▸ TASK DESCRIPTION
The task calls for the lines below from the line with "Producción de Material Publicitario" to the line with "Advertorial", both ends included, copied exactly, without any pictures.

▸ INPUT FOR THIS TASK
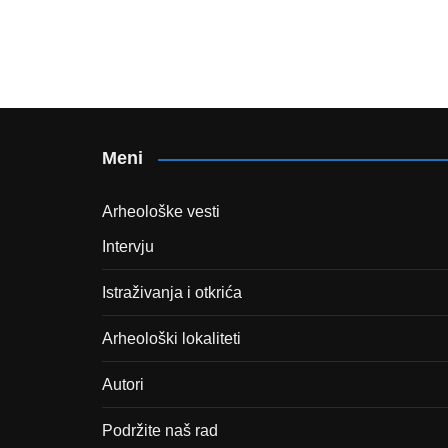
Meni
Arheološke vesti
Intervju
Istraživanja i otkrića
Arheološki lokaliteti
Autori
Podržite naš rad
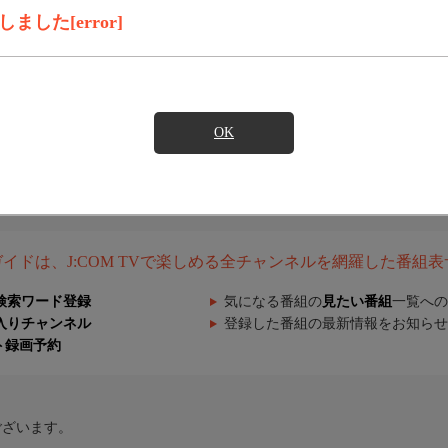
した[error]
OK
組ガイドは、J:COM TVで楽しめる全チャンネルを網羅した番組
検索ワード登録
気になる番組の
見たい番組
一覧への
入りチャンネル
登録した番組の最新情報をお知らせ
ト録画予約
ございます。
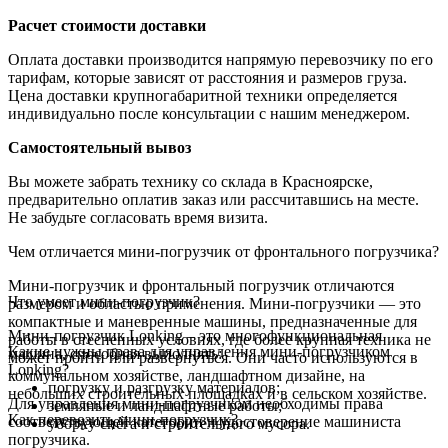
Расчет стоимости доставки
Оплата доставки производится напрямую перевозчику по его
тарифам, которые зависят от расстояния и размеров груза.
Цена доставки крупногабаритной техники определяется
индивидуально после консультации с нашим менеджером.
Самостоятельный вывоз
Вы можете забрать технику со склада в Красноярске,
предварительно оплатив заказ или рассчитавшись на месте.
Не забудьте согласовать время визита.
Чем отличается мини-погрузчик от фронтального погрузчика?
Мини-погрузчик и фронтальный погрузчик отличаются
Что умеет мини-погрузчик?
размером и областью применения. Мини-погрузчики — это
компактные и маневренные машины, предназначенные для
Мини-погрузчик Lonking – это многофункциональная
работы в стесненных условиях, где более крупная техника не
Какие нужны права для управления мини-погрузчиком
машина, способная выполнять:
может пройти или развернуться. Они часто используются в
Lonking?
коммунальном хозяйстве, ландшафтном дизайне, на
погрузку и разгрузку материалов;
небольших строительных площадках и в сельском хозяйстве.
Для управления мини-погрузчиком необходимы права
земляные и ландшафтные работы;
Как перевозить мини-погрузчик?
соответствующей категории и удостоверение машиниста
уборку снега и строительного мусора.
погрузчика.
...
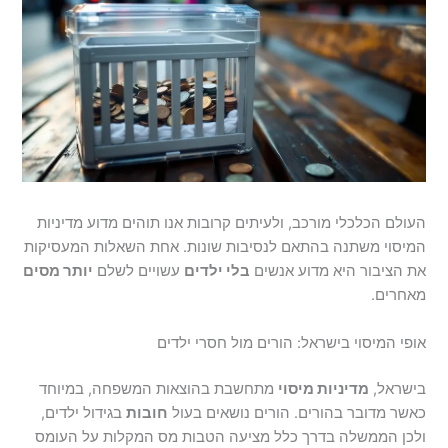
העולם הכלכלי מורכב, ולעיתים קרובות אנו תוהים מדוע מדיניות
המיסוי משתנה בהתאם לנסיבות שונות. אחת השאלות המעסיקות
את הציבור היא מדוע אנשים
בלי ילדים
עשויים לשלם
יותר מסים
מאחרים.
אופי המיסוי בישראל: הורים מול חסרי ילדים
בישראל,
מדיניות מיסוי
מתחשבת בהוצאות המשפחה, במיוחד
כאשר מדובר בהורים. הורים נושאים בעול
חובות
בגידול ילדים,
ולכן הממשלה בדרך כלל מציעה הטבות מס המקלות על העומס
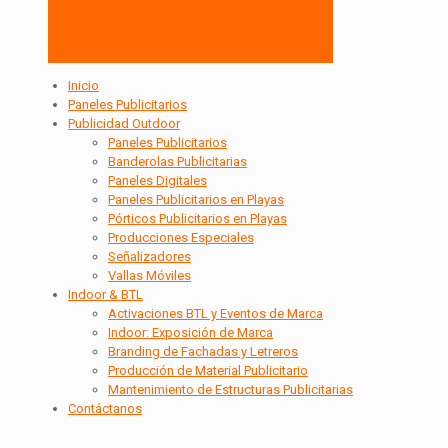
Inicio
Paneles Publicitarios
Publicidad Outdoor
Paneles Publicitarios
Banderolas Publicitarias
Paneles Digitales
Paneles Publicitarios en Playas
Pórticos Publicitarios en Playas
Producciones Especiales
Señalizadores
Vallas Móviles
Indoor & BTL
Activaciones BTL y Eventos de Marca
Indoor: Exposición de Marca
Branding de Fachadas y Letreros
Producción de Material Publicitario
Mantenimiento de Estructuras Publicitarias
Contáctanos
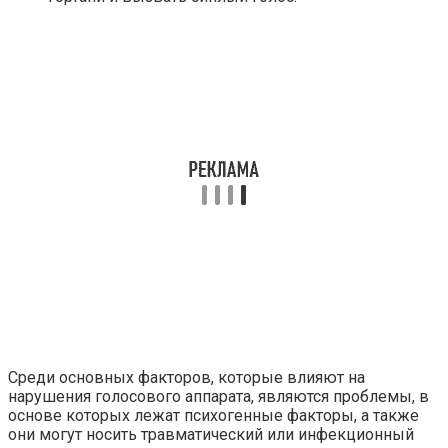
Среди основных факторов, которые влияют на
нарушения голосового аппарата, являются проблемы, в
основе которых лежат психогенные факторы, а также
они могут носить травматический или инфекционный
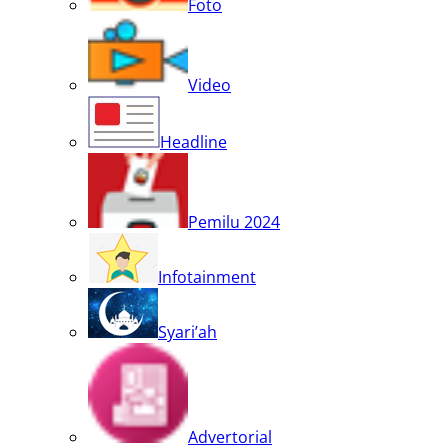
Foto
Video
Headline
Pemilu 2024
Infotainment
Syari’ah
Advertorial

▸ COMPLETED TASK
Producción de Material Publicitario
Mantenimiento de Estructuras Publicitarias
Contáctanos
Среди основных факторов, которые влияют на
нарушения голосового аппарата, являются проблемы, в
основе которых лежат психогенные факторы, а также
они могут носить травматический или инфекционный
Foto
Video
Headline
Pemilu 2024
Infotainment
Syari’ah
Advertorial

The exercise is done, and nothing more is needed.